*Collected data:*
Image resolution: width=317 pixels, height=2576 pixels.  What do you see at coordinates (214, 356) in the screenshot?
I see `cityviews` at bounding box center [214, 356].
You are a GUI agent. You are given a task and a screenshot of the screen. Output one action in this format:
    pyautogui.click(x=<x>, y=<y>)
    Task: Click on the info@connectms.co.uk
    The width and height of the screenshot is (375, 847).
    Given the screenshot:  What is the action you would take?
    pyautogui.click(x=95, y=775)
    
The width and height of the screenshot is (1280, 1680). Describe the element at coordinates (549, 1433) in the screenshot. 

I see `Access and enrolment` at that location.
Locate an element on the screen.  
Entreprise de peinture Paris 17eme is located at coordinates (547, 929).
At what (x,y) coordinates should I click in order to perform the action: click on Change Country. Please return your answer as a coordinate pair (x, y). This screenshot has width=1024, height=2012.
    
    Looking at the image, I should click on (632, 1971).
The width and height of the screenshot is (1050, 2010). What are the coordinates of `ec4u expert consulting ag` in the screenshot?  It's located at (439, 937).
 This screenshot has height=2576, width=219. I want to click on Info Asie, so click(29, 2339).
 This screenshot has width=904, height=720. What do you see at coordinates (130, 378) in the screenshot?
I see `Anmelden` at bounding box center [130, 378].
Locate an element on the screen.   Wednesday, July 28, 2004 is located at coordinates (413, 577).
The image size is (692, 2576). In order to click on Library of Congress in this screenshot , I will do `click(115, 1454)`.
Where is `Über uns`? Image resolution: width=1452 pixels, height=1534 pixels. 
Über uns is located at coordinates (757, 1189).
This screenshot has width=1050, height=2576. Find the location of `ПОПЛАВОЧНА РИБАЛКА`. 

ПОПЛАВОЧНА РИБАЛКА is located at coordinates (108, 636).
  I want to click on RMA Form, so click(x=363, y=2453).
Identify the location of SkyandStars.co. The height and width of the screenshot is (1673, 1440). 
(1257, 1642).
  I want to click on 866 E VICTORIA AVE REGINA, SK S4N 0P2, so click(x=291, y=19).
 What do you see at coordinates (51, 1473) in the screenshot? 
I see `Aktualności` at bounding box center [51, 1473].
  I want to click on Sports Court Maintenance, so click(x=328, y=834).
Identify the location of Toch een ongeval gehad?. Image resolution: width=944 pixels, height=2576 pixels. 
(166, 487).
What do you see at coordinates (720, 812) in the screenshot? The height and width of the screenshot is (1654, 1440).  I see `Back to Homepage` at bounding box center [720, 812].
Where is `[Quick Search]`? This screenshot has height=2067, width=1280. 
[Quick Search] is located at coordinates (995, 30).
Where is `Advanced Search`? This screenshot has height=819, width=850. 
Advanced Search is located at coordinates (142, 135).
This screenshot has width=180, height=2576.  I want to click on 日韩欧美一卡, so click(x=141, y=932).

*Exercise:* From the line that contains "What do you see at coordinates (51, 1473)" to the last line of the data, write out each line exactly and add nothing.

*Solved problem:*
 What do you see at coordinates (51, 1473) in the screenshot? 
I see `Aktualności` at bounding box center [51, 1473].
  I want to click on Sports Court Maintenance, so click(x=328, y=834).
Identify the location of Toch een ongeval gehad?. Image resolution: width=944 pixels, height=2576 pixels. 
(166, 487).
What do you see at coordinates (720, 812) in the screenshot? The height and width of the screenshot is (1654, 1440).  I see `Back to Homepage` at bounding box center [720, 812].
Where is `[Quick Search]`? This screenshot has height=2067, width=1280. 
[Quick Search] is located at coordinates (995, 30).
Where is `Advanced Search`? This screenshot has height=819, width=850. 
Advanced Search is located at coordinates (142, 135).
This screenshot has width=180, height=2576.  I want to click on 日韩欧美一卡, so click(x=141, y=932).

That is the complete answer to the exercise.